Dual diagnosis makes dealing with drug or alcohol addiction and mental illness doubly difficult because they occur together. Individuals who have a dual diagnosis must often figure out how to work through both of the conditions in order for either of them to improve. This is because substance addiction tends to aggravate the mental illness, and vice versa. Special treatment programs are needed for these people to learn how to live a productive and healthy lifestyle. They require expert counseling and support for each of the conditions at the same time.
Researchers at the University of California in San Francisco studied issues surrounding the current state of mental health and addiction treatment programs available for dual diagnosis patients. The 226 participants in the study were patients in a rehab facility who also had a mental illness and patients in a psychiatric treatment program who dealt with drug or alcohol addiction.
The terms of the care they were receiving for the two primary types of treatment were as similar as possible. The group primarily receiving psychiatric care and the group getting addiction help were both in residential treatment centers at the acute crisis level.

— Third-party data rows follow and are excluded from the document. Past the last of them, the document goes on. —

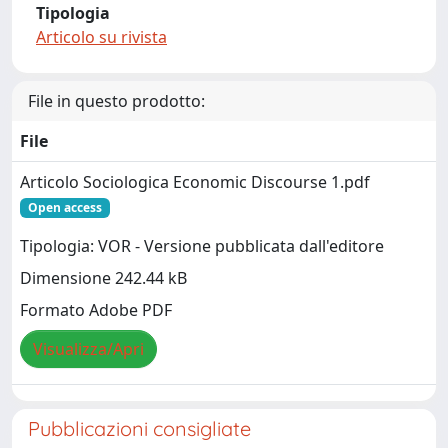
Tipologia
Articolo su rivista
File in questo prodotto:
File
Articolo Sociologica Economic Discourse 1.pdf
Open access
Tipologia: VOR - Versione pubblicata dall'editore
Dimensione 242.44 kB
Formato Adobe PDF
Visualizza/Apri
Pubblicazioni consigliate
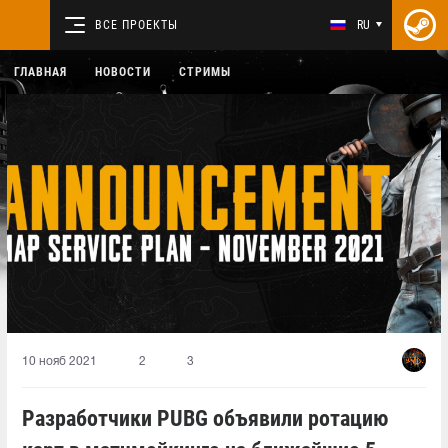
ВСЕ ПРОЕКТЫ
RU
ГЛАВНАЯ
НОВОСТИ
СТРИМЫ
10 нояб 2021
2
3
Разработчики PUBG объявили ротацию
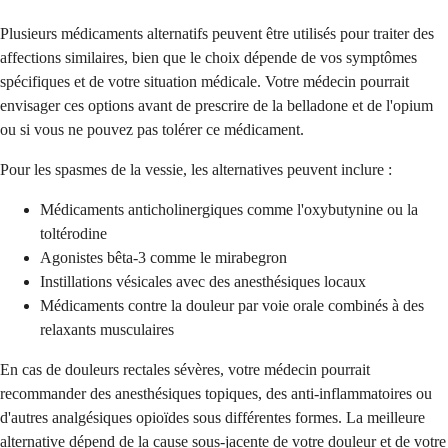
Plusieurs médicaments alternatifs peuvent être utilisés pour traiter des
affections similaires, bien que le choix dépende de vos symptômes
spécifiques et de votre situation médicale. Votre médecin pourrait
envisager ces options avant de prescrire de la belladone et de l'opium
ou si vous ne pouvez pas tolérer ce médicament.
Pour les spasmes de la vessie, les alternatives peuvent inclure :
Médicaments anticholinergiques comme l'oxybutynine ou la
toltérodine
Agonistes bêta-3 comme le mirabegron
Instillations vésicales avec des anesthésiques locaux
Médicaments contre la douleur par voie orale combinés à des
relaxants musculaires
En cas de douleurs rectales sévères, votre médecin pourrait
recommander des anesthésiques topiques, des anti-inflammatoires ou
d'autres analgésiques opioïdes sous différentes formes. La meilleure
alternative dépend de la cause sous-jacente de votre douleur et de votre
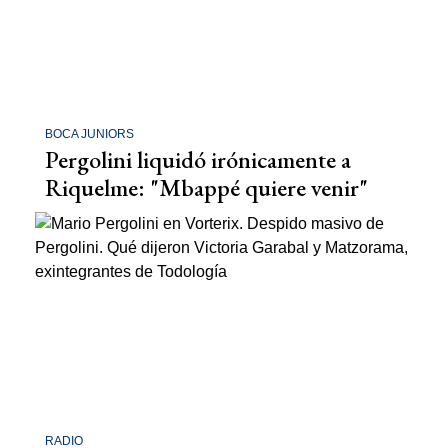
BOCA JUNIORS
Pergolini liquidó irónicamente a
Riquelme: "Mbappé quiere venir"
RADIO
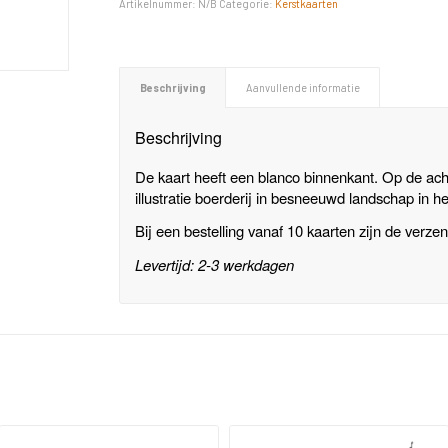
Artikelnummer:
N/B
Categorie:
Kerstkaarten
Beschrijving
Aanvullende informatie
Beschrijving
De kaart heeft een blanco binnenkant. Op de ach
illustratie boerderij in besneeuwd landschap in he
Bij een bestelling vanaf 10 kaarten zijn de verzen
Levertijd: 2-3 werkdagen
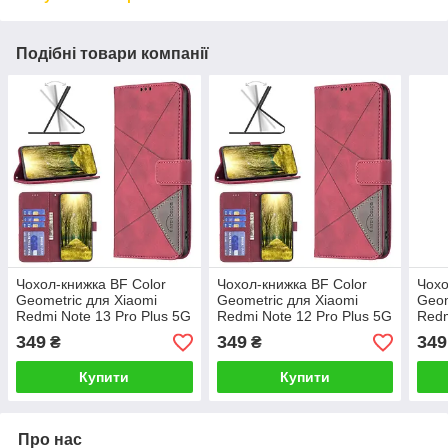
Подібні товари компанії
Чохол-книжка BF Color
Чохол-книжка BF Color
Чохо
Geometric для Xiaomi
Geometric для Xiaomi
Geom
Redmi Note 13 Pro Plus 5G
Redmi Note 12 Pro Plus 5G
Redm
Rose Red
Rose Red
(164
349
349
349
₴
₴
Ros
Купити
Купити
Про нас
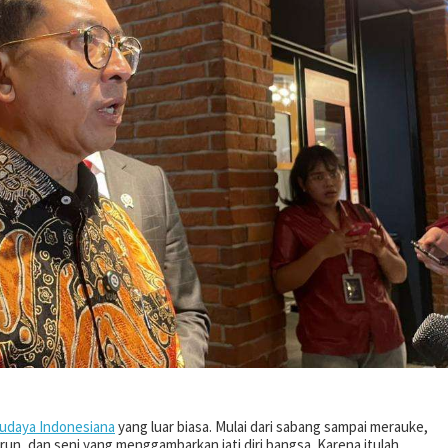
udaya Indonesiana
yang luar biasa. Mulai dari sabang sampai merauke,
urun, dan seni yang menggambarkan jati diri bangsa. Karena itulah,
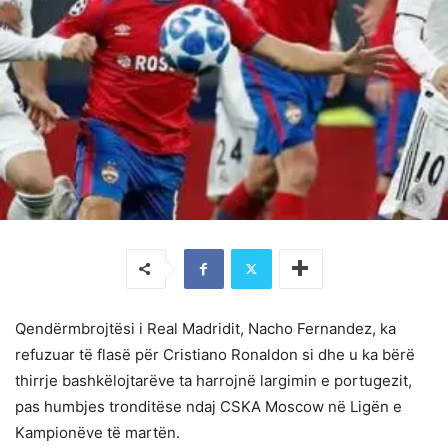
Qendërmbrojtësi i Real Madridit, Nacho Fernandez, ka
refuzuar të flasë për Cristiano Ronaldon si dhe u ka bërë
thirrje bashkëlojtarëve ta harrojnë largimin e portugezit,
pas humbjes tronditëse ndaj CSKA Moscow në Ligën e
Kampionëve të martën.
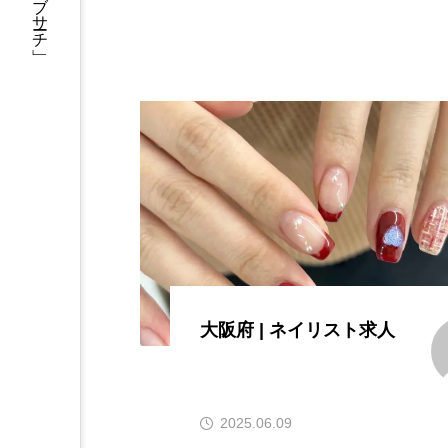
大阪府 | ネイリスト求人
2025.06.09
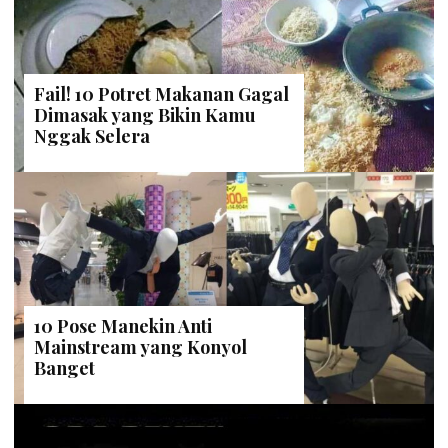
Fail! 10 Potret Makanan Gagal
Dimasak yang Bikin Kamu
Nggak Selera
10 Pose Manekin Anti
Mainstream yang Konyol
Banget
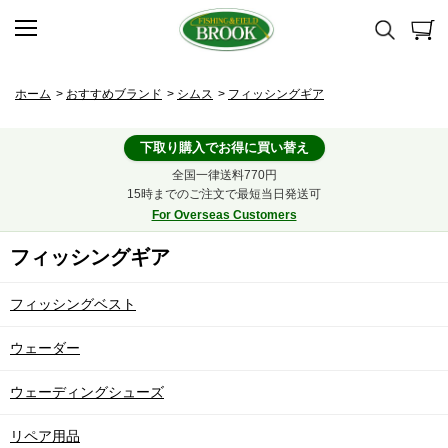
ホーム
>
おすすめブランド
>
シムス
>
フィッシングギア
下取り購入でお得に買い替え
全国一律送料770円
15時までのご注文で最短当日発送可
For Overseas Customers
フィッシングギア
フィッシングベスト
ウェーダー
ウェーディングシューズ
リペア用品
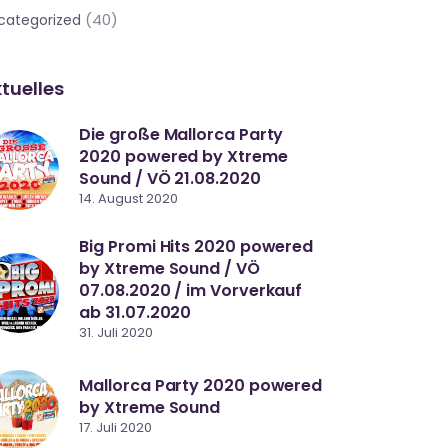
(40)
categorized
tuelles
Die große Mallorca Party
2020 powered by Xtreme
Sound / VÖ 21.08.2020
14. August 2020
Big Promi Hits 2020 powered
by Xtreme Sound / VÖ
07.08.2020 / im Vorverkauf
ab 31.07.2020
31. Juli 2020
Mallorca Party 2020 powered
by Xtreme Sound
17. Juli 2020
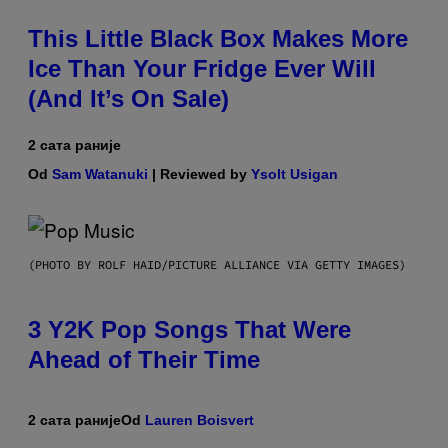
This Little Black Box Makes More
Ice Than Your Fridge Ever Will
(And It’s On Sale)
2 сата раније
Od
Sam Watanuki
| Reviewed by
Ysolt Usigan
(PHOTO BY ROLF HAID/PICTURE ALLIANCE VIA GETTY IMAGES)
3 Y2K Pop Songs That Were
Ahead of Their Time
2 сата раније
Od
Lauren Boisvert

Researchers studied the groups with dual diagnosis for differences in the two conditions they were dealing with. The only real difference found was that the mental health patients were a little more likely to have a form of schizophrenia. Otherwise, they had the same rates of mental illness and the same severity of drug and alcohol addiction.
This shows that the United States needs to provide more integrated care for dual diagnosis patients. They should be able to receive expert services for both mental illness and drug and alcohol addiction at the same, in the same treatment facility. Doing so would make it easier to maintain addiction recovery and successfully deal with the mental illness at the same time.